Court rules acting in good faith key to whistleblower protection

On Board Online • November 16, 2015


After becoming aware of alleged bidding irregularities in the New York City Department of Transportation (DOT), an employee notified his immediate supervisors and the Department’s Inspector General. Should the employee be protected under the state’s Civil Service whistleblower law from adverse job actions, even though he failed to first inform the official “appointing authority” as specified in the law?

Yes, according to the state’s highest court, the Court of Appeals, in Tipaldo v. Lynn.

The reason? The appointing authorities and the alleged wrongdoers were one and the same, and the actions of the employee, John Tipaldo, demonstrated good faith compliance with the law.

Tipaldo worked as DOT’s Acting Assistant Commissioner for Planning and Engineering. He discovered an alleged scheme by his then-superiors (Transportation Commissioner Christopher Lynn and First Deputy Commissioner Richard Malchow) by which a signage contract was to be awarded to Lynn’s acquaintance in violation of the city’s public bidding rules.
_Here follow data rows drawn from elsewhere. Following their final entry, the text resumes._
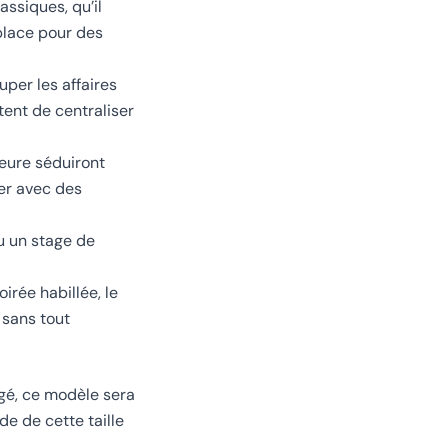
assiques, qu’il
 place pour des
uper les affaires
tent de centraliser
ieure séduiront
ver avec des
u un stage de
irée habillée, le
sans tout
gé, ce modèle sera
e de cette taille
After an order was placed for the signs from Lynn’s acquaintance, a meeting was held informing DOT employees, including Tipaldo, that the signs had been purchased. The legality of the process was questioned by Tipaldo and other employees, and the DOT employees who were required to authorize the purchase refused to sign the authorization for the purchase. According to the court, the next day, Lynn and Malchow solicited bids from the public and after the delivery and installment of the signs, the DOT received lower bids as compared to the amount paid to Lynn’s acquaintance. Then Lynn and Malchow allegedly created a backdated memorandum indicating that the need for the signs was “urgent” and that the order must be placed immediately, rather than proceed through bidding.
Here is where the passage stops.